We play hearts until dark and then we play hearts under torchlight until our eyes strain and sleep comes.

Again unknown km… 10K?

Day 6

Pine Valley to Narcissus to Lake St Clair

Today is the last real day and only really involves a slow stroll to the fringes of Lake St Clair, a ferry ride and a plate of something hot with a knife on one side and a fork on another.

I’d like to think we wandered slowly making the most of our last time hiking in the UNESCO Tasmanian Wilderness. But I’ll be damned if we didn’t power through over root, rock and stream. Which was probably a wise choice. If I was walking by myself I would have tarried, grazed then starved in quick succession. I had 100gram of muesli left at this point and the sheer onslaught of fibre was beginning to break me.

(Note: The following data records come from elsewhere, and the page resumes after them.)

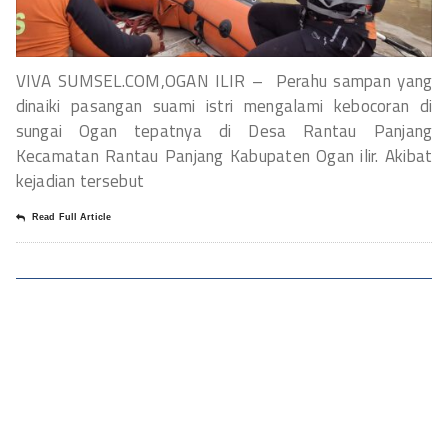
VIVA SUMSEL.COM,OGAN ILIR – Perahu sampan yang
dinaiki pasangan suami istri mengalami kebocoran di
sungai Ogan tepatnya di Desa Rantau Panjang
Kecamatan Rantau Panjang Kabupaten Ogan ilir. Akibat
kejadian tersebut
Read Full Article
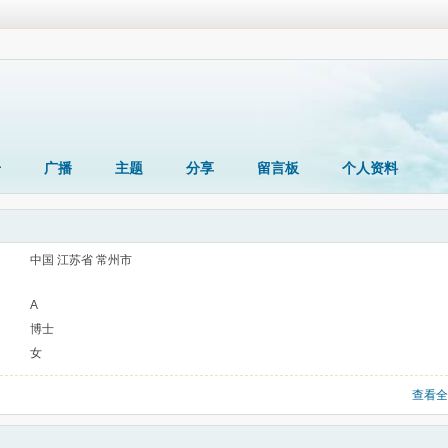
册
广播
主题
分享
留言板
个人资料
中国 江苏省 常州市
A
博士
女
查看全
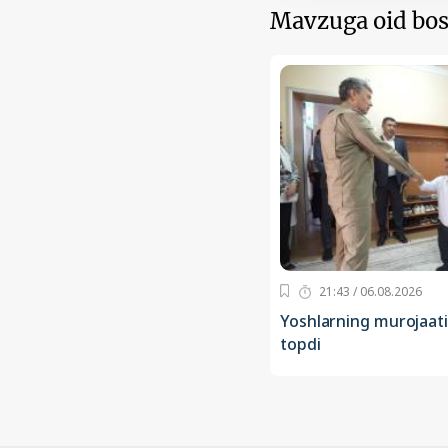
Mavzuga oid bos
21:43 / 06.08.2026
Yoshlarning murojaati
topdi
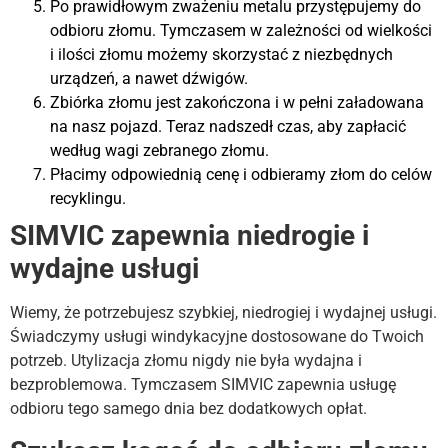
Po prawidłowym zważeniu metalu przystępujemy do
odbioru złomu. Tymczasem w zależności od wielkości
i ilości złomu możemy skorzystać z niezbędnych
urządzeń, a nawet dźwigów.
Zbiórka złomu jest zakończona i w pełni załadowana
na nasz pojazd. Teraz nadszedł czas, aby zapłacić
według wagi zebranego złomu.
Płacimy odpowiednią cenę i odbieramy złom do celów
recyklingu.
SIMVIC zapewnia niedrogie i
wydajne usługi
Wiemy, że potrzebujesz szybkiej, niedrogiej i wydajnej usługi.
Świadczymy usługi windykacyjne dostosowane do Twoich
potrzeb. Utylizacja złomu nigdy nie była wydajna i
bezproblemowa. Tymczasem SIMVIC zapewnia usługę
odbioru tego samego dnia bez dodatkowych opłat.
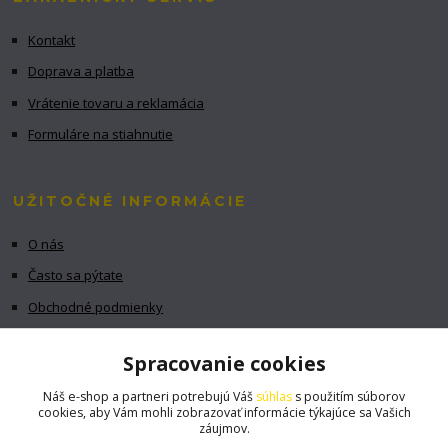
Kontakt
Doprava a platba
Vrátenie tovaru a reklamácia
Formuláre na stiahnutie
UŽITOČNÉ INFORMÁCIE
O nás
Často sa pýtate
Obchodné podmienky
GDPR
Spracovanie cookies
Náš e-shop a partneri potrebujú Váš
súhlas
s použitím súborov
cookies, aby Vám mohli zobrazovať informácie týkajúce sa Vašich
záujmov.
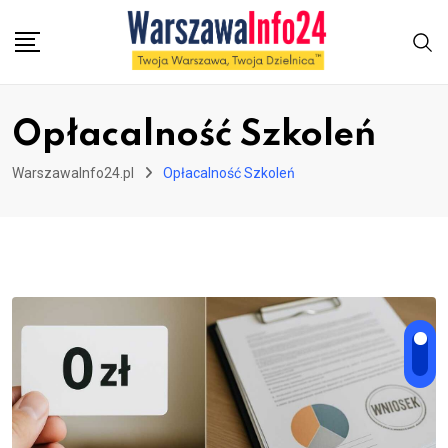
Skip
to
content
Opłacalność Szkoleń
WarszawaInfo24.pl
Opłacalność Szkoleń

We made Narcissus in time to radio in and miss a seat on the next ferry and so we waited. Waiting in Tasmania has never in my experience been the same as waiting in England. Waiting for a bus in Queensgate I’m thankful of the shelter but now I think I’ll be frustrated at the lack of lake.

Some fish are bothered.
The ferry arrives and our trek somehow ends somewhere between spinning the boat around the lake and staring at a platypus.

I make new friends, bump into old friends and say goodbye to some great friends whilst waiting for the bus. I finally swap the book I’ve re-read 5 times on the walk.

I get the feeling I’ll do this walk again and so I’m not sad it’s over. A few of us are meeting up in Hobart and I’ve new friends in Sydney and Melbourne. Walking through pristine virgin wilderness has made me wish for the sudden demise of all mankind it’s true… But finding a pursuit I not only enjoy but am kinda good at is seconded but by the warmth of kinship of the hiking community I’ve stumbled into.

Some distance measured in kilometres instead of the more logical and understandable mile.


I go and eat some bloody tuna don’t I?! Out of a bloody tin!!!
Tuna is the last food I can’t eat, the last smell I can’t stand. After the bastion of olives, pesto, garlic, hummus and pickle fell, tuna was the only barcode in the path of me being able to annihilate anything in a supermarket.
Tuna bake, tuna and sweetcorn, tuna panini. The world is mine!

To surmise

Do the overland track, each day is worth $200. But take 7kg of food and only drink running water.